Un texte de Katie Charpentier, collaboratrice
« Jeune adulte, René Lévesque était convaincu que le Québec n’avait aucun avenir et que Montréal allait se transformer sous ses yeux en ville anglophone et américaine. Jeune adulte, Pierre Trudeau militait au contraire pour un Québec indépendant, français, et dirigé d’une main de fer par un dictateur catholique, porté au pouvoir par un putsch qu’il se faisait fort d’organiser. » Ainsi a débuté l’implication politique des deux hommes ayant le plus marqué le Québec du XXe siècle.
Dans son nouveau livre Lévesque/Trudeau : Leur jeunesse, notre histoire, Jean-François Lisée raconte les chemins parallèles et pourtant si différents dans cette histoire croisée. Lévesque, d’une famille modeste à la périphérie du Québec, Trudeau de la haute bourgeoisie d’Outremont. Lévesque, défaitiste quant à l’avenir du Québec ; Trudeau, fervent nationaliste et indépendantiste, rêvant d’un Québec « laurentien, français et catholique. »
Or, tous les deux ont été instruits par les jésuites dans des collèges classiques, tous les deux étaient premiers de classe, et tous les deux ont été forgés dans l’ombre du troisième personnage du livre : Maurice Duplessis.
Déjà, cela peut en surprendre plus d’un, et il y a beaucoup plus de révélations étonnantes au fil de chapitres pleins de personnages connus, comme Jean Drapeau et Lionel Groulx, pour n’en nommer que ceux-ci.

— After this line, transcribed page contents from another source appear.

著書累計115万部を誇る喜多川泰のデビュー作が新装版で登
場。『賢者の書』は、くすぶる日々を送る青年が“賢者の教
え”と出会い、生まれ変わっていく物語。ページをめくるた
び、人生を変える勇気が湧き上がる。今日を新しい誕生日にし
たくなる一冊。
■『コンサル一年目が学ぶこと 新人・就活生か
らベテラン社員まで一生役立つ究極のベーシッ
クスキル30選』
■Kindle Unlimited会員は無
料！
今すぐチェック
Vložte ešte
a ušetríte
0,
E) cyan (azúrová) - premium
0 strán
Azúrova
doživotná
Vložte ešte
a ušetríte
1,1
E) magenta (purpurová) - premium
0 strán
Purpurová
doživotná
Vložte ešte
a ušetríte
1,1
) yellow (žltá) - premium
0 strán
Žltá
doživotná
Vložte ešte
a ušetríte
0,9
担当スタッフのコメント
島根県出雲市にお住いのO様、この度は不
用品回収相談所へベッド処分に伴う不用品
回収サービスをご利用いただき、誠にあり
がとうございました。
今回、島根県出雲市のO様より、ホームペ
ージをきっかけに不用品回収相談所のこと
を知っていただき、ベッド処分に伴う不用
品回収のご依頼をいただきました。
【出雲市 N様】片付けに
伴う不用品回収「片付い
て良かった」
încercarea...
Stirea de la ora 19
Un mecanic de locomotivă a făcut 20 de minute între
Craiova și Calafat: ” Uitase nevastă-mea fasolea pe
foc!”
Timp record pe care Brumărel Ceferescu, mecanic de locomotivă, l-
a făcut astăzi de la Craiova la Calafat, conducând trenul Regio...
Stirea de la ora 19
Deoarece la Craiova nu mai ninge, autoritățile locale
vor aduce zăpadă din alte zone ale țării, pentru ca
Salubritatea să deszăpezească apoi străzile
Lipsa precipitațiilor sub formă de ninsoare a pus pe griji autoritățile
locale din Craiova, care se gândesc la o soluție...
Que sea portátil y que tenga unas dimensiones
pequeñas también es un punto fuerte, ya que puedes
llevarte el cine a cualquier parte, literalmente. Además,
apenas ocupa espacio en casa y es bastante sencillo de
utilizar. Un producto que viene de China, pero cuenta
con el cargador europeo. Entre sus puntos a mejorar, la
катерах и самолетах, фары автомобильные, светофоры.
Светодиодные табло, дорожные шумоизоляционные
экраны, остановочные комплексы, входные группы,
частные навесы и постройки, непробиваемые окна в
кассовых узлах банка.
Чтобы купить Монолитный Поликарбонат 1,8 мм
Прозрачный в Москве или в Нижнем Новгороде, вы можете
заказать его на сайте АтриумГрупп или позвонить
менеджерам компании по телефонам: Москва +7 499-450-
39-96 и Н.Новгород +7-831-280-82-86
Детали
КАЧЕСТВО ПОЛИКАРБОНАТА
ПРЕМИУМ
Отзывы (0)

Pour un livre d’une telle importance historique, le lancement a été à la hauteur. Étant le premier projet sur lequel ont collaboré la Fondation Lévesque et la Fondation Pierre Elliott Trudeau — s’ajoutant la présence de la Fondation Lionel-Groulx, une des sociétés historiques les plus importantes du Canada — l’événement fut marquant. Jean-François Lisée a d’ailleurs souligné que la Fondation Trudeau, qui lui a donné accès à des archives privées jamais auparavant consultées, n’avait aucune obligation de permettre à l’ancien chef du Parti Québécois de les explorer. C’est grâce à cette collaboration que le livre peut être aussi révélateur.
En outre, Lucien Bouchard, ancien premier ministre du Québec — dont Jean-François Lisée fut conseiller — a donné un discours sur le livre et sur l’importance de ces deux hommes dans le destin du Québec et du Canada. Bouchard, d’une élégance rare, est lui-même un monument de l’histoire québécoise, et ce fut un honneur de le voir et de l’entendre.
Finalement, la soirée s’est conclue avec une séance de questions animée par l’historien de renom Éric Bédard, où Lisée raconte le travail monumental de recherche dans les archives, la difficulté de faire une histoire équilibrée compte tenu de la quantité bien plus importante d’archives sur la jeunesse de Trudeau que celle de Lévesque, et bien d’autres sujets fascinants.
Si autant de politiciens — fédéralistes comme indépendantistes — et membres du monde académique ont assisté au lancement du livre, c’est parce que les histoires croisées comme celle-ci sont rares. Jamais ces deux personnages marquants de notre histoire n’avaient eu leur jeunesse traitée en autant de détails à travers une lentille aussi captivante.
Bien que le livre soit un pavé de 600 pages, il ne traite que de la jeunesse de nos protagonistes. Il y aura une tome 2 et une tome 3 consacrées à leurs carrières politiques.